The modern world has been compared to a large, complex machine, and we are all merely small parts that work together to make the whole thing work. If one small part breaks down, it affects the other parts and the entire system as well.
Such is the interconnectedness of our world that every single thing we do has the potential to affect somebody else. That is the general principle behind liability insurance.
Liability insurance offers protection against any claims relating to injuries or damages to a third party (whether it is people or property) that the insured party may face. Its coverage includes any legal costs or payout that may result from these claims. Business owners, doctors, lawyers, and other professionals are typically covered by liability insurance in case of damages filed against them.
People are also usually required to take out liability insurance when buying a car or a motorcycle. Anyone against whom damages or a lawsuit can be filed usually takes out some form of liability insurance.
One special form of liability insurance stands out for its complexity and specificity in terms of coverage: maritime insurance.
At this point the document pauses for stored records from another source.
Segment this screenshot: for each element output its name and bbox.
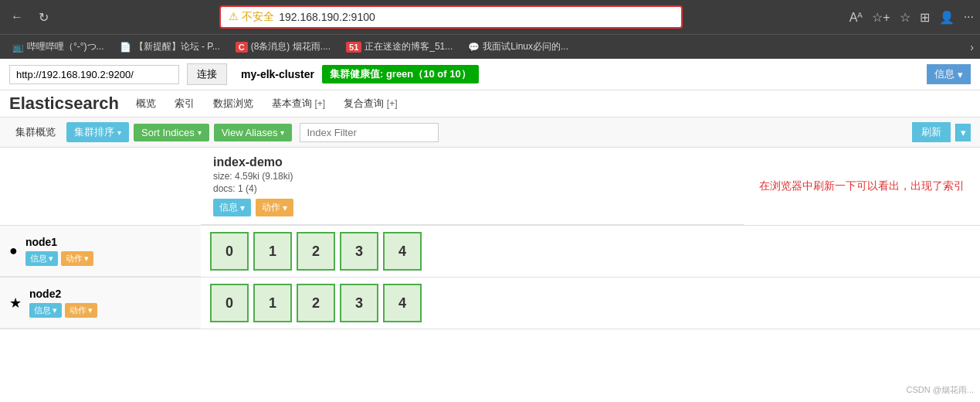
index-action-button[interactable]: 动作 ▾ <box>256 199 293 216</box>
view-aliases-label: View Aliases <box>222 127 278 138</box>
bookmark-label-51: 正在迷途的博客_51... <box>365 40 453 53</box>
bookmarks-more-icon[interactable]: › <box>970 41 974 53</box>
node2-info-label: 信息 <box>34 305 51 316</box>
bookmark-icon-51: 51 <box>346 42 361 53</box>
nav-complex-query-label: 复合查询 <box>344 97 384 109</box>
bookmark-51[interactable]: 51 正在迷途的博客_51... <box>340 39 459 55</box>
index-filter-input[interactable] <box>300 123 439 142</box>
node1-shard-3: 3 <box>340 232 378 271</box>
avatar-icon[interactable]: 👤 <box>939 10 955 25</box>
app-title: Elasticsearch <box>9 94 119 114</box>
nav-basic-query-label: 基本查询 <box>272 97 312 109</box>
node1-shard-2: 2 <box>297 232 335 271</box>
node2-buttons: 信息 ▾ 动作 ▾ <box>29 303 97 318</box>
index-size: size: 4.59ki (9.18ki) <box>213 171 734 182</box>
sort-indices-button[interactable]: Sort Indices ▾ <box>134 124 209 141</box>
view-aliases-button[interactable]: View Aliases ▾ <box>214 124 293 141</box>
app-content: 连接 my-elk-cluster 集群健康值: green（10 of 10）… <box>0 59 980 329</box>
node1-info-caret-icon: ▾ <box>49 254 53 264</box>
cluster-sort-button[interactable]: 集群排序 ▾ <box>66 122 129 142</box>
refresh-button[interactable]: ↻ <box>34 9 53 26</box>
node1-shard-4: 4 <box>383 232 422 271</box>
comment-area: 在浏览器中刷新一下可以看出，出现了索引 <box>744 148 980 225</box>
node1-action-caret-icon: ▾ <box>84 254 89 264</box>
nav-basic-query-plus: [+] <box>315 98 326 109</box>
cluster-view-label: 集群概览 <box>9 122 62 142</box>
node2-name: node2 <box>29 288 97 300</box>
sort-indices-caret-icon: ▾ <box>198 128 202 137</box>
connect-button[interactable]: 连接 <box>187 63 227 85</box>
node1-details: node1 信息 ▾ 动作 ▾ <box>25 236 93 266</box>
comment-text: 在浏览器中刷新一下可以看出，出现了索引 <box>759 179 965 193</box>
address-bar: ⚠ 不安全 192.168.190.2:9100 <box>219 5 683 29</box>
nav-indices[interactable]: 索引 <box>167 94 202 114</box>
node1-info-label: 信息 <box>30 253 47 264</box>
index-actions: 信息 ▾ 动作 ▾ <box>213 199 734 216</box>
bookmark-bilibili[interactable]: 📺 哔哩哔哩（°-°)つ... <box>6 39 110 55</box>
more-icon[interactable]: ··· <box>964 10 974 24</box>
refresh-dropdown-button[interactable]: ▾ <box>955 124 971 141</box>
node1-action-button[interactable]: 动作 ▾ <box>61 251 93 266</box>
node2-info: ★ node2 信息 ▾ 动作 ▾ <box>0 278 201 329</box>
back-button[interactable]: ← <box>6 9 28 26</box>
index-left-spacer <box>0 148 201 225</box>
browser-chrome: ← ↻ ⚠ 不安全 192.168.190.2:9100 Aᴬ ☆+ ☆ ⊞ 👤… <box>0 0 980 34</box>
url-input[interactable] <box>9 65 179 84</box>
toolbar: 集群概览 集群排序 ▾ Sort Indices ▾ View Aliases … <box>0 118 980 148</box>
view-aliases-caret-icon: ▾ <box>280 128 284 137</box>
node2-status-icon: ★ <box>9 295 22 312</box>
node2-details: node2 信息 ▾ 动作 ▾ <box>29 288 97 318</box>
nav-basic-query[interactable]: 基本查询 [+] <box>264 94 333 114</box>
node2-shards-row: 0 1 2 3 4 <box>210 284 971 322</box>
bookmark-forum[interactable]: 📄 【新提醒】论坛 - P... <box>114 39 226 55</box>
star-icon[interactable]: ☆ <box>900 10 910 25</box>
bookmark-icon-csdn: C <box>236 42 248 53</box>
nav-bar: Elasticsearch 概览 索引 数据浏览 基本查询 [+] 复合查询 [… <box>0 90 980 118</box>
grid-icon[interactable]: ⊞ <box>920 10 930 25</box>
index-info-button[interactable]: 信息 ▾ <box>213 199 251 216</box>
bookmarks-bar: 📺 哔哩哔哩（°-°)つ... 📄 【新提醒】论坛 - P... C (8条消息… <box>0 34 980 59</box>
info-caret-icon: ▾ <box>958 69 963 80</box>
bookmark-label-csdn: (8条消息) 烟花雨.... <box>251 40 331 53</box>
index-docs: docs: 1 (4) <box>213 183 734 194</box>
node2-shard-3: 3 <box>340 284 378 322</box>
index-section: index-demo size: 4.59ki (9.18ki) docs: 1… <box>0 148 980 226</box>
info-label: 信息 <box>934 67 955 81</box>
node1-shards-row: 0 1 2 3 4 <box>210 232 971 271</box>
text-size-icon: Aᴬ <box>849 10 863 25</box>
nav-complex-query[interactable]: 复合查询 [+] <box>336 94 405 114</box>
star-plus-icon[interactable]: ☆+ <box>872 10 890 25</box>
node2-action-caret-icon: ▾ <box>88 305 93 315</box>
node2-action-label: 动作 <box>70 305 86 316</box>
node2-shard-0: 0 <box>210 284 249 322</box>
index-action-caret-icon: ▾ <box>283 203 287 213</box>
node2-info-button[interactable]: 信息 ▾ <box>29 303 62 318</box>
bookmark-label-bilibili: 哔哩哔哩（°-°)つ... <box>27 40 104 53</box>
index-action-label: 动作 <box>262 201 280 214</box>
bookmark-wechat[interactable]: 💬 我面试Linux必问的... <box>462 39 575 55</box>
nav-data-browse[interactable]: 数据浏览 <box>205 94 261 114</box>
node1-info-button[interactable]: 信息 ▾ <box>25 251 58 266</box>
node2-info-caret-icon: ▾ <box>53 305 57 315</box>
index-info-caret-icon: ▾ <box>240 203 245 213</box>
bookmark-csdn[interactable]: C (8条消息) 烟花雨.... <box>229 39 337 55</box>
cluster-sort-caret-icon: ▾ <box>117 128 121 137</box>
health-badge: 集群健康值: green（10 of 10） <box>322 65 479 83</box>
index-name: index-demo <box>213 155 734 169</box>
cluster-sort-label: 集群排序 <box>74 125 114 139</box>
refresh-button[interactable]: 刷新 <box>912 122 951 142</box>
sort-indices-label: Sort Indices <box>141 127 195 138</box>
node2-shards: 0 1 2 3 4 <box>201 278 980 329</box>
node1-row: ● node1 信息 ▾ 动作 ▾ 0 1 2 <box>0 226 980 278</box>
index-panel: index-demo size: 4.59ki (9.18ki) docs: 1… <box>201 148 744 225</box>
nav-overview[interactable]: 概览 <box>128 94 164 114</box>
node2-action-button[interactable]: 动作 ▾ <box>65 303 97 318</box>
node2-shard-2: 2 <box>297 284 335 322</box>
node2-shard-4: 4 <box>383 284 422 322</box>
node1-buttons: 信息 ▾ 动作 ▾ <box>25 251 93 266</box>
info-button[interactable]: 信息 ▾ <box>927 64 971 84</box>
node1-name: node1 <box>25 236 93 248</box>
security-warning-icon: ⚠ 不安全 <box>229 10 274 24</box>
node1-shards: 0 1 2 3 4 <box>201 226 980 277</box>
node2-row: ★ node2 信息 ▾ 动作 ▾ 0 1 2 <box>0 278 980 329</box>
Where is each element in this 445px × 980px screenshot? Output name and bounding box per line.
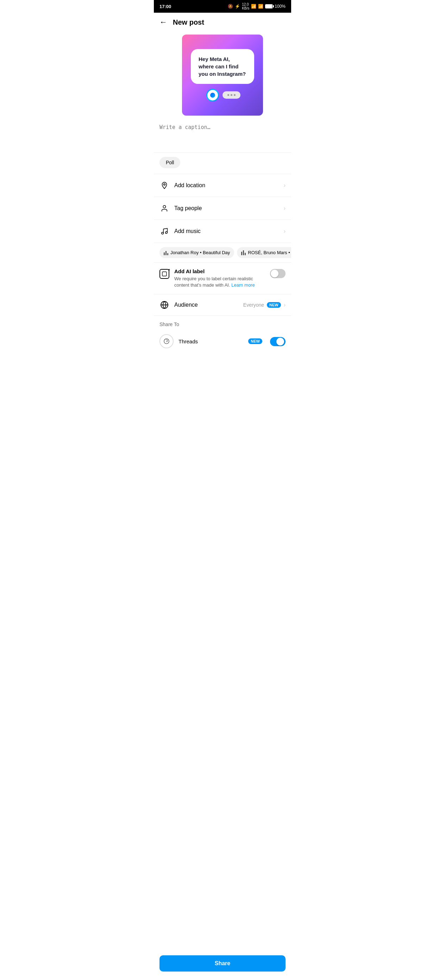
signal-icon: 📶 [251,4,256,9]
ai-label-icon: ✦ [160,269,169,279]
tag-chevron: › [284,205,285,212]
music-bars-1 [164,250,168,255]
music-chevron: › [284,228,285,234]
audience-chevron: › [284,302,285,308]
dots-bubble [223,91,241,99]
signal-icon-2: 📶 [258,4,263,9]
ai-label-content: Add AI label We require you to label cer… [174,268,265,288]
svg-point-0 [164,184,165,185]
poll-button[interactable]: Poll [160,157,180,168]
share-to-section: Share To Threads NEW [154,316,291,354]
svg-rect-4 [162,272,166,276]
caption-area [154,121,291,153]
audience-section[interactable]: Audience Everyone NEW › [154,294,291,316]
tag-people-label: Tag people [174,205,284,212]
music-chip-1[interactable]: Jonathan Roy • Beautiful Day [160,247,234,258]
spark-icon: ✦ [168,268,170,272]
music-chip-2[interactable]: ROSÉ, Bruno Mars • APT. [237,247,291,258]
ai-label-desc: We require you to label certain realisti… [174,276,265,288]
status-bar: 17:00 🔕 ⚡ 12.0KB/s 📶 📶 100% [154,0,291,13]
tag-people-item[interactable]: Tag people › [154,197,291,220]
battery-icon [265,4,273,8]
location-icon [160,180,169,190]
header: ← New post [154,13,291,32]
post-image: Hey Meta AI, where can I find you on Ins… [182,35,263,116]
music-chip-label-1: Jonathan Roy • Beautiful Day [170,250,230,255]
music-bars-2 [241,250,246,255]
meta-ai-circle [206,89,219,102]
threads-toggle[interactable] [270,337,285,346]
page-title: New post [173,18,204,26]
add-location-item[interactable]: Add location › [154,174,291,197]
poll-section: Poll [154,153,291,174]
data-speed: 12.0KB/s [242,2,249,10]
threads-name: Threads [179,339,243,344]
bluetooth-icon: ⚡ [235,4,240,9]
meta-ai-dot [210,93,215,98]
status-icons: 🔕 ⚡ 12.0KB/s 📶 📶 100% [228,2,285,10]
svg-point-1 [163,205,165,208]
mute-icon: 🔕 [228,4,233,9]
ai-label-section: ✦ Add AI label We require you to label c… [154,262,291,294]
caption-input[interactable] [160,124,285,145]
add-location-label: Add location [174,182,284,189]
svg-point-2 [162,232,164,234]
status-time: 17:00 [160,4,171,9]
ai-label-title: Add AI label [174,268,265,274]
back-button[interactable]: ← [160,18,167,27]
learn-more-link[interactable]: Learn more [231,282,255,288]
music-chips: Jonathan Roy • Beautiful Day ROSÉ, Bruno… [154,243,291,262]
threads-toggle-knob [276,338,284,345]
audience-icon [160,300,169,310]
add-music-label: Add music [174,228,284,234]
location-chevron: › [284,182,285,189]
bubble-actions [205,89,241,102]
toggle-knob [271,270,279,277]
music-chip-label-2: ROSÉ, Bruno Mars • APT. [248,250,291,255]
battery-percent: 100% [275,4,285,9]
add-music-item[interactable]: Add music › [154,220,291,243]
threads-icon [160,334,174,348]
post-image-container: Hey Meta AI, where can I find you on Ins… [154,32,291,121]
speech-bubble: Hey Meta AI, where can I find you on Ins… [191,49,254,84]
audience-value: Everyone [243,302,264,308]
tag-people-icon [160,204,169,213]
audience-new-badge: NEW [267,302,281,308]
audience-label: Audience [174,302,243,308]
ai-label-toggle[interactable] [270,269,285,278]
share-to-title: Share To [160,321,285,327]
share-to-threads: Threads NEW [160,331,285,351]
speech-bubble-text: Hey Meta AI, where can I find you on Ins… [199,56,246,77]
threads-new-badge: NEW [248,339,262,344]
music-icon [160,226,169,236]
Maritime liability insurance was originally designed for ship owners and charterers but is now offered even to warehouse operators and freight forwarders.
Here is what makes maritime liability insurance a bit different:
Insurance at Sea
The reason for the uniqueness of maritime liability insurance is the great number of risks faced by the maritime industry, involving the ship itself, the crew, and the cargo.
These even include pollution and political risks. This means that the coverage of maritime liability insurance is much broader than most and involves more stakeholders to take into consideration.
Protection and Indemnity
Originally, ship owners would get their own insurance for their ships, while cargo owners sought their own insurance for their cargo. However, the question arose as to who would be responsible if the cargo was damaged while on a ship at sea.
This gave birth to the most comprehensive type of maritime liability insurance: Protection and Indemnity (P&I). Protection refers to the risks involving the vessel, which include damages to the ship and any crew-related claim.
Indemnity, on the other hand, refers to any risk that involves the chartering of the vessel, such as passenger- or cargo-related claims. P&I insurance generally covers all forms of maritime liability risk; one of the few it does not cover is any issue related to workers’ compensation.
Among its coverage inclusions are damages from a wreck or collision, stowaways and their repatriation, civil liabilities resulting from hazards like an oil spill, and many more.
What Makes P&I Different?
Unlike other kinds of liability insurance, P&I insurance does not have a standard form of underwriting. Instead, underwriters will tailor each P&I coverage, depending on the nature of the insured party and the risks being faced.
Thus, P&I insurance also does not have a fixed amount, as this, too, is dependent on the needs of the insured party. With maritime transport and shipping continuing to play a large part in Britain’s economy, it is important that ship owners and charterers be protected against any untoward incident. Availing of liability insurance allows for just that, with smooth sailing and no worries guaranteed.